Page-level text extractions ->
★ ★ ★ ★ ★

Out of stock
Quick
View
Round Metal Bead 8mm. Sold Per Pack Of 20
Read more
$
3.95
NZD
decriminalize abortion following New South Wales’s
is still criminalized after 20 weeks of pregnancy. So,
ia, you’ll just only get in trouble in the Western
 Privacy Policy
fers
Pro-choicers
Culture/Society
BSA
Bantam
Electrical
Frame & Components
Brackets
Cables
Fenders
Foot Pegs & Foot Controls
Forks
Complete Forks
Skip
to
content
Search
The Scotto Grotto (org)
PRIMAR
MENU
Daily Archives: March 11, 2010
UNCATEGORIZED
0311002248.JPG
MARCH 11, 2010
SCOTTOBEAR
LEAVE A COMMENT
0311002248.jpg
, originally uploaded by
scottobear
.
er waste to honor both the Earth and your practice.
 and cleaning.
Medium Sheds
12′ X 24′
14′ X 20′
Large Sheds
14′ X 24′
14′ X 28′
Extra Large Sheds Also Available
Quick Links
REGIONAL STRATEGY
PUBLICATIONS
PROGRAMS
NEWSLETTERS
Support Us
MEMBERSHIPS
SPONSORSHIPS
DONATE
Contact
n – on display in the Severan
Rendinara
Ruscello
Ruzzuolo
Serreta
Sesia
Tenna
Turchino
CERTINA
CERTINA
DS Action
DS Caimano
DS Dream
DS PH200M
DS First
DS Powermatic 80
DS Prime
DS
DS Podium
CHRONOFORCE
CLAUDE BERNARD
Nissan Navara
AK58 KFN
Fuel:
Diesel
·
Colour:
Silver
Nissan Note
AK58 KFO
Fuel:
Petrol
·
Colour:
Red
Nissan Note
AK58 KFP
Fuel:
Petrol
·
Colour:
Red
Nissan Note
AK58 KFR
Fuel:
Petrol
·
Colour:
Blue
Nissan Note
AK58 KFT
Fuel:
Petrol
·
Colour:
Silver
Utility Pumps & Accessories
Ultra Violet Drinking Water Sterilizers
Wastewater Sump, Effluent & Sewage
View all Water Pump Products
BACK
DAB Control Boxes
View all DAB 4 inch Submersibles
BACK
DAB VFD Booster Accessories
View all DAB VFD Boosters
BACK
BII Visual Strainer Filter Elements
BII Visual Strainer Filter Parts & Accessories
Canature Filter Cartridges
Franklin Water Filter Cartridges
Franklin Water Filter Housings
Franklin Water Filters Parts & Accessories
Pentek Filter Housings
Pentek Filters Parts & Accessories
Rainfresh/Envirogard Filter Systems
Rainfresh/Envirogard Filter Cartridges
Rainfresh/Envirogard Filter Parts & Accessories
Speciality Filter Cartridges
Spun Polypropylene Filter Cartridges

★ ★ ★ ★ ★

The answer must be every line of the data that holds the word "View".

View
View all Water Pump Products
View all DAB 4 inch Submersibles
View all DAB VFD Boosters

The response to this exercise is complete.